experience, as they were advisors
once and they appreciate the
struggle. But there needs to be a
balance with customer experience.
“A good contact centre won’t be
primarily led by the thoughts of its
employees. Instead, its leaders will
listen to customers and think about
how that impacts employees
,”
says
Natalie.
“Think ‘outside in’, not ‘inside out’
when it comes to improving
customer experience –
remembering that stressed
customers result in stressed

EXERCISE DETAILS:
Repeat the data. Every word must match.

SOLVED PROBLEM:
experience, as they were advisors
once and they appreciate the
struggle. But there needs to be a
balance with customer experience.
“A good contact centre won’t be
primarily led by the thoughts of its
employees. Instead, its leaders will
listen to customers and think about
how that impacts employees
,”
says
Natalie.
“Think ‘outside in’, not ‘inside out’
when it comes to improving
customer experience –
remembering that stressed
customers result in stressed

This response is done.